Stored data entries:
^^^^^^^^^^^^^^^^
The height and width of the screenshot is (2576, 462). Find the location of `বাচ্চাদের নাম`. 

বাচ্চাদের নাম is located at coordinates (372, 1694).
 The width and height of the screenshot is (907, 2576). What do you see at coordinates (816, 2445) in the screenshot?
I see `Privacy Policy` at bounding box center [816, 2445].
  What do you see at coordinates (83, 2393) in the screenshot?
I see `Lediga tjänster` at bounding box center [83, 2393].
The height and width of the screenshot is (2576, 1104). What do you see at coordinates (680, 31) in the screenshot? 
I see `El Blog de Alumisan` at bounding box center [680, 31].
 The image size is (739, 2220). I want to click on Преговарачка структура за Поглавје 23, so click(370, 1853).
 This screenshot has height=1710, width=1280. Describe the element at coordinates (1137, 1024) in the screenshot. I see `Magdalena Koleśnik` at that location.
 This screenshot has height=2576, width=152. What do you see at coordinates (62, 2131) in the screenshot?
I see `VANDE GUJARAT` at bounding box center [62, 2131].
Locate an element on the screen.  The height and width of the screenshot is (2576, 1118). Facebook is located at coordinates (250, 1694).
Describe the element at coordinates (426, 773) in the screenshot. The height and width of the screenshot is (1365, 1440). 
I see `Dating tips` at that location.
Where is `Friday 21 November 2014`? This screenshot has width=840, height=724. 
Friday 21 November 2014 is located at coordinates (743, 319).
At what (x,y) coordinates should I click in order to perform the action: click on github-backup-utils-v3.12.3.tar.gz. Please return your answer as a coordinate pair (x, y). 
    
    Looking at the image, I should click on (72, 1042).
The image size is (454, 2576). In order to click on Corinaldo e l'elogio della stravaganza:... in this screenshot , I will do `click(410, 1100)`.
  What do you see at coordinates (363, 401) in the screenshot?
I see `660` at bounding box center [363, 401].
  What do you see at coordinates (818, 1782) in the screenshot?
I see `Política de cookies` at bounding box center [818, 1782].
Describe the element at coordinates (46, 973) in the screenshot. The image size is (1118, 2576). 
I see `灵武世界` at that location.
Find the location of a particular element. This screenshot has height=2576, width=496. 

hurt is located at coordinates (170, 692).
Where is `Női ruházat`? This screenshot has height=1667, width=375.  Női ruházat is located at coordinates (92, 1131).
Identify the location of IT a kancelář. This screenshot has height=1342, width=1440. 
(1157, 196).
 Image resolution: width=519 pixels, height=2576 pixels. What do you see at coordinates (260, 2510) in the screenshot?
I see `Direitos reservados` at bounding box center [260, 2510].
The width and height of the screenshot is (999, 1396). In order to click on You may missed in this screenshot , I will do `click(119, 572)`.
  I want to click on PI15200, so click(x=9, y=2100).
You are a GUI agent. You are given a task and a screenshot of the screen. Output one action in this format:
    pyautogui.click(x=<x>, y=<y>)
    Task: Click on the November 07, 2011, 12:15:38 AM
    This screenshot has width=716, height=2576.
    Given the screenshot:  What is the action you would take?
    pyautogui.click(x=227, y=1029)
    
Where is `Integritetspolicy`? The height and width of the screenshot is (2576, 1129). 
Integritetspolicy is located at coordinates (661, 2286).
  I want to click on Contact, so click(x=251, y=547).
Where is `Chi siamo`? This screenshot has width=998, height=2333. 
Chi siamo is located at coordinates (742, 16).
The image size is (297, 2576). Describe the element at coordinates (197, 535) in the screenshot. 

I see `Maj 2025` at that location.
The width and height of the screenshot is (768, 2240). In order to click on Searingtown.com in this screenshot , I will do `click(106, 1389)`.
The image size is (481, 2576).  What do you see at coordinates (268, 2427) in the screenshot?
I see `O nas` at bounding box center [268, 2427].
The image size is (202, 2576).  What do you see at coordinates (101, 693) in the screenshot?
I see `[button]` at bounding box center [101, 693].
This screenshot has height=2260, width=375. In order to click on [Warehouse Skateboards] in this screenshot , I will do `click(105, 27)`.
^^^^^^^^^^^^^^^^
▶ _WHAT IS BEING ASKED_: Your reply should hold all the entries, each repeated without a single change.

▶ _YOUR RESPONSE_:
The height and width of the screenshot is (2576, 462). Find the location of `বাচ্চাদের নাম`. 

বাচ্চাদের নাম is located at coordinates (372, 1694).
 The width and height of the screenshot is (907, 2576). What do you see at coordinates (816, 2445) in the screenshot?
I see `Privacy Policy` at bounding box center [816, 2445].
  What do you see at coordinates (83, 2393) in the screenshot?
I see `Lediga tjänster` at bounding box center [83, 2393].
The height and width of the screenshot is (2576, 1104). What do you see at coordinates (680, 31) in the screenshot? 
I see `El Blog de Alumisan` at bounding box center [680, 31].
 The image size is (739, 2220). I want to click on Преговарачка структура за Поглавје 23, so click(370, 1853).
 This screenshot has height=1710, width=1280. Describe the element at coordinates (1137, 1024) in the screenshot. I see `Magdalena Koleśnik` at that location.
 This screenshot has height=2576, width=152. What do you see at coordinates (62, 2131) in the screenshot?
I see `VANDE GUJARAT` at bounding box center [62, 2131].
Locate an element on the screen.  The height and width of the screenshot is (2576, 1118). Facebook is located at coordinates (250, 1694).
Describe the element at coordinates (426, 773) in the screenshot. The height and width of the screenshot is (1365, 1440). 
I see `Dating tips` at that location.
Where is `Friday 21 November 2014`? This screenshot has width=840, height=724. 
Friday 21 November 2014 is located at coordinates (743, 319).
At what (x,y) coordinates should I click in order to perform the action: click on github-backup-utils-v3.12.3.tar.gz. Please return your answer as a coordinate pair (x, y). 
    
    Looking at the image, I should click on (72, 1042).
The image size is (454, 2576). In order to click on Corinaldo e l'elogio della stravaganza:... in this screenshot , I will do `click(410, 1100)`.
  What do you see at coordinates (363, 401) in the screenshot?
I see `660` at bounding box center [363, 401].
  What do you see at coordinates (818, 1782) in the screenshot?
I see `Política de cookies` at bounding box center [818, 1782].
Describe the element at coordinates (46, 973) in the screenshot. The image size is (1118, 2576). 
I see `灵武世界` at that location.
Find the location of a particular element. This screenshot has height=2576, width=496. 

hurt is located at coordinates (170, 692).
Where is `Női ruházat`? This screenshot has height=1667, width=375.  Női ruházat is located at coordinates (92, 1131).
Identify the location of IT a kancelář. This screenshot has height=1342, width=1440. 
(1157, 196).
 Image resolution: width=519 pixels, height=2576 pixels. What do you see at coordinates (260, 2510) in the screenshot?
I see `Direitos reservados` at bounding box center [260, 2510].
The width and height of the screenshot is (999, 1396). In order to click on You may missed in this screenshot , I will do `click(119, 572)`.
  I want to click on PI15200, so click(x=9, y=2100).
You are a GUI agent. You are given a task and a screenshot of the screen. Output one action in this format:
    pyautogui.click(x=<x>, y=<y>)
    Task: Click on the November 07, 2011, 12:15:38 AM
    This screenshot has width=716, height=2576.
    Given the screenshot:  What is the action you would take?
    pyautogui.click(x=227, y=1029)
    
Where is `Integritetspolicy`? The height and width of the screenshot is (2576, 1129). 
Integritetspolicy is located at coordinates (661, 2286).
  I want to click on Contact, so click(x=251, y=547).
Where is `Chi siamo`? This screenshot has width=998, height=2333. 
Chi siamo is located at coordinates (742, 16).
The image size is (297, 2576). Describe the element at coordinates (197, 535) in the screenshot. 

I see `Maj 2025` at that location.
The width and height of the screenshot is (768, 2240). In order to click on Searingtown.com in this screenshot , I will do `click(106, 1389)`.
The image size is (481, 2576).  What do you see at coordinates (268, 2427) in the screenshot?
I see `O nas` at bounding box center [268, 2427].
The image size is (202, 2576).  What do you see at coordinates (101, 693) in the screenshot?
I see `[button]` at bounding box center [101, 693].
This screenshot has height=2260, width=375. In order to click on [Warehouse Skateboards] in this screenshot , I will do `click(105, 27)`.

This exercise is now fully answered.